→ **Brief**
Omit the pictures found among the records and print everything else exactly as it stands.

→ **Records to use**
* * * * *

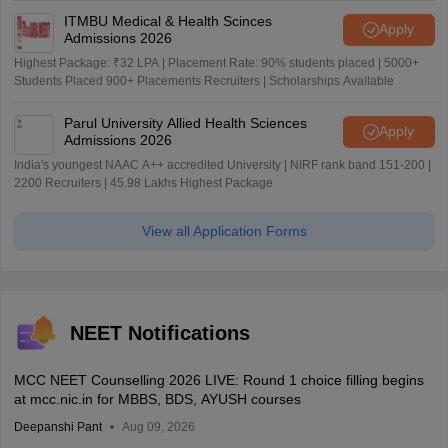
ITMBU Medical & Health Scinces
Apply
Admissions 2026
Highest Package: ₹32 LPA | Placement Rate: 90% students placed | 5000+
Students Placed 900+ Placements Recruiters | Scholarships Available
Parul University Allied Health Sciences
Apply
Admissions 2026
India's youngest NAAC A++ accredited University | NIRF rank band 151-200 |
2200 Recruiters | 45.98 Lakhs Highest Package
View all Application Forms
NEET Notifications
MCC NEET Counselling 2026 LIVE: Round 1 choice filling begins
at mcc.nic.in for MBBS, BDS, AYUSH courses
Deepanshi Pant
Aug 09, 2026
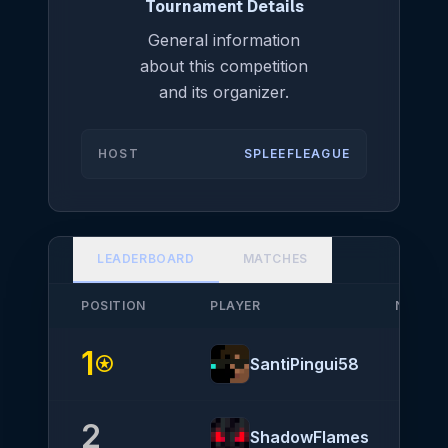
Tournament Details
General information
about this competition
and its organizer.
HOST
SPLEEFLEAGUE
LEADERBOARD
MATCHES
POSITION
PLAYER
NATION
1
stars
SantiPingui58
2
ShadowFlames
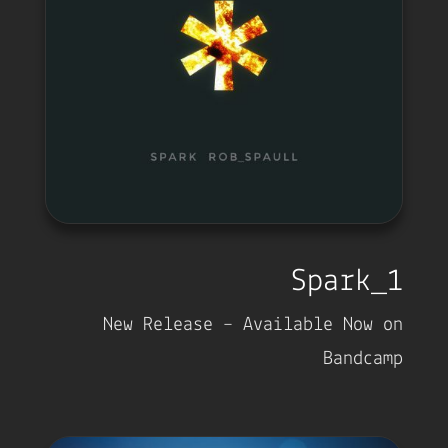
Spark_1
New Release – Available Now on
Bandcamp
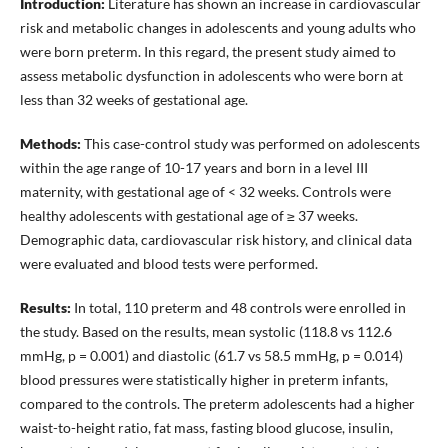
Introduction:
Literature has shown an increase in cardiovascular
risk and metabolic changes in adolescents and young adults who
were born preterm. In this regard, the present study aimed to
assess metabolic dysfunction in adolescents who were born at
less than 32 weeks of gestational age.
Methods:
This case-control study was performed on adolescents
within the age range of 10-17 years and born in a level III
maternity, with gestational age of < 32 weeks. Controls were
healthy adolescents with gestational age of ≥ 37 weeks.
Demographic data, cardiovascular risk history, and clinical data
were evaluated and blood tests were performed.
Results:
In total, 110 preterm and 48 controls were enrolled in
the study. Based on the results, mean systolic (118.8 vs 112.6
mmHg, p = 0.001) and diastolic (61.7 vs 58.5 mmHg, p = 0.014)
blood pressures were statistically higher in preterm infants,
compared to the controls. The preterm adolescents had a higher
waist-to-height ratio, fat mass, fasting blood glucose, insulin,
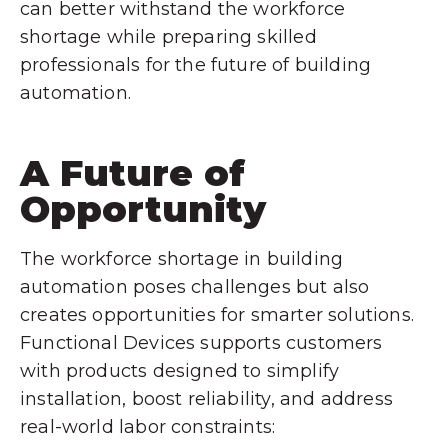
can better withstand the workforce
shortage while preparing skilled
professionals for the future of building
automation.
A Future of
Opportunity
The workforce shortage in building
automation poses challenges but also
creates opportunities for smarter solutions.
Functional Devices supports customers
with products designed to simplify
installation, boost reliability, and address
real-world labor constraints:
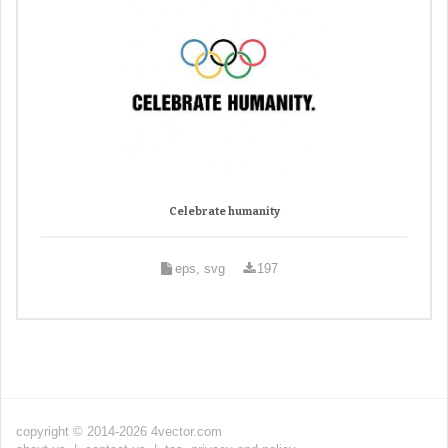
Celebrate humanity
eps, svg
197
copyright © 2014-2026 4vector.com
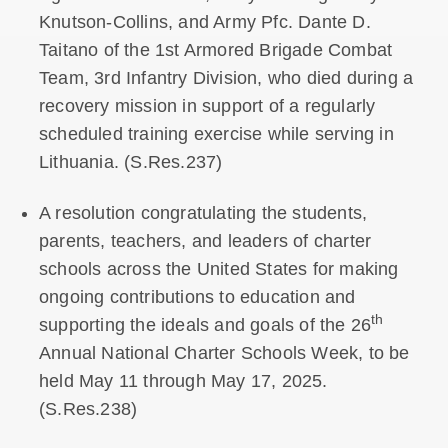
Knutson-Collins, and Army Pfc. Dante D.
Taitano of the 1st Armored Brigade Combat
Team, 3rd Infantry Division, who died during a
recovery mission in support of a regularly
scheduled training exercise while serving in
Lithuania. (S.Res.237)
A resolution congratulating the students,
parents, teachers, and leaders of charter
schools across the United States for making
ongoing contributions to education and
th
supporting the ideals and goals of the 26
Annual National Charter Schools Week, to be
held May 11 through May 17, 2025.
(S.Res.238)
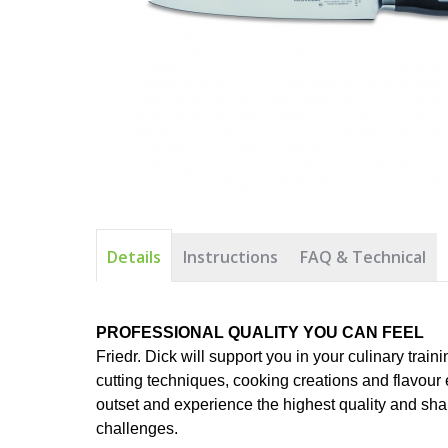
Details
Instructions
FAQ & Technical
PROFESSIONAL QUALITY YOU CAN FEEL
Friedr. Dick will support you in your culinary traini
cutting techniques, cooking creations and flavour 
outset and experience the highest quality and sharp
challenges.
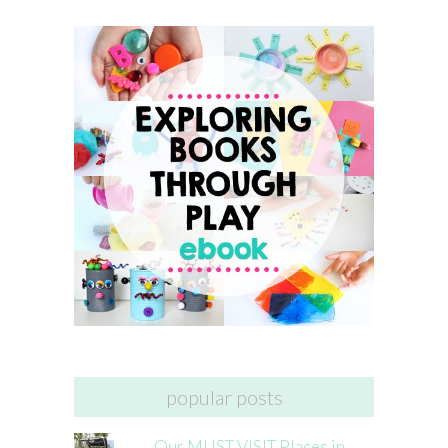
popular posts
Our MUST VISIT Places in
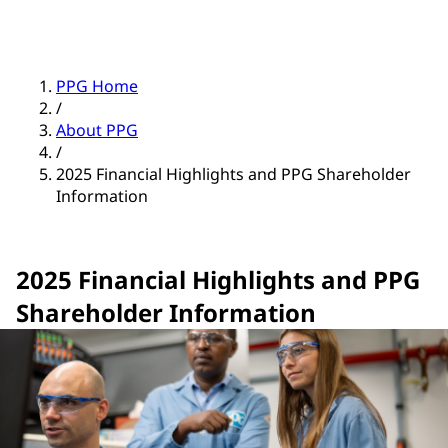
PPG Home
/
About PPG
/
2025 Financial Highlights and PPG Shareholder
Information
2025 Financial Highlights and PPG
Shareholder Information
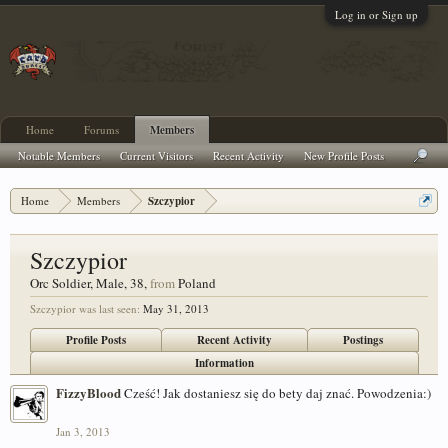
Log in or Sign up
Home
Forums
Members
Notable Members
Current Visitors
Recent Activity
New Profile Posts
Home
Members
Szczypior
Szczypior
Orc Soldier
, Male, 38,
from
Poland
Szczypior was last seen:
May 31, 2013
Profile Posts
Recent Activity
Postings
Information
FizzyBlood
Cześć! Jak dostaniesz się do bety daj znać. Powodzenia:)
Jan 3, 2013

* * * * *

→ **Answer**
ITMBU Medical & Health Scinces
Apply
Admissions 2026
Highest Package: ₹32 LPA | Placement Rate: 90% students placed | 5000+
Students Placed 900+ Placements Recruiters | Scholarships Available
Parul University Allied Health Sciences
Apply
Admissions 2026
India's youngest NAAC A++ accredited University | NIRF rank band 151-200 |
2200 Recruiters | 45.98 Lakhs Highest Package
View all Application Forms
NEET Notifications
MCC NEET Counselling 2026 LIVE: Round 1 choice filling begins
at mcc.nic.in for MBBS, BDS, AYUSH courses
Deepanshi Pant
Aug 09, 2026
Tournament Details
General information
about this competition
and its organizer.
HOST
SPLEEFLEAGUE
LEADERBOARD
MATCHES
POSITION
PLAYER
NATION
1
stars
SantiPingui58
2
ShadowFlames
Spark_1
New Release – Available Now on
Bandcamp
Introduction:
Literature has shown an increase in cardiovascular
risk and metabolic changes in adolescents and young adults who
were born preterm. In this regard, the present study aimed to
assess metabolic dysfunction in adolescents who were born at
less than 32 weeks of gestational age.
Methods:
This case-control study was performed on adolescents
within the age range of 10-17 years and born in a level III
maternity, with gestational age of < 32 weeks. Controls were
healthy adolescents with gestational age of ≥ 37 weeks.
Demographic data, cardiovascular risk history, and clinical data
were evaluated and blood tests were performed.
Results:
In total, 110 preterm and 48 controls were enrolled in
the study. Based on the results, mean systolic (118.8 vs 112.6
mmHg, p = 0.001) and diastolic (61.7 vs 58.5 mmHg, p = 0.014)
blood pressures were statistically higher in preterm infants,
compared to the controls. The preterm adolescents had a higher
waist-to-height ratio, fat mass, fasting blood glucose, insulin,
can better withstand the workforce
shortage while preparing skilled
professionals for the future of building
automation.
A Future of
Opportunity
The workforce shortage in building
automation poses challenges but also
creates opportunities for smarter solutions.
Functional Devices supports customers
with products designed to simplify
installation, boost reliability, and address
real-world labor constraints:
Celebrate humanity
eps, svg
197
copyright © 2014-2026 4vector.com
Knutson-Collins, and Army Pfc. Dante D.
Taitano of the 1st Armored Brigade Combat
Team, 3rd Infantry Division, who died during a
recovery mission in support of a regularly
scheduled training exercise while serving in
Lithuania. (S.Res.237)
A resolution congratulating the students,
parents, teachers, and leaders of charter
schools across the United States for making
ongoing contributions to education and
th
supporting the ideals and goals of the 26
Annual National Charter Schools Week, to be
held May 11 through May 17, 2025.
(S.Res.238)
Details
Instructions
FAQ & Technical
PROFESSIONAL QUALITY YOU CAN FEEL
Friedr. Dick will support you in your culinary traini
cutting techniques, cooking creations and flavour 
outset and experience the highest quality and sharp
challenges.
popular posts
Our MUST VISIT Places in
PPG Home
/
About PPG
/
2025 Financial Highlights and PPG Shareholder
Information
2025 Financial Highlights and PPG
Shareholder Information
Log in or Sign up
Home
Forums
Members
Notable Members
Current Visitors
Recent Activity
New Profile Posts
Home
Members
Szczypior
Szczypior
Orc Soldier
, Male, 38,
from
Poland
Szczypior was last seen:
May 31, 2013
Profile Posts
Recent Activity
Postings
Information
FizzyBlood
Cześć! Jak dostaniesz się do bety daj znać. Powodzenia:)
Jan 3, 2013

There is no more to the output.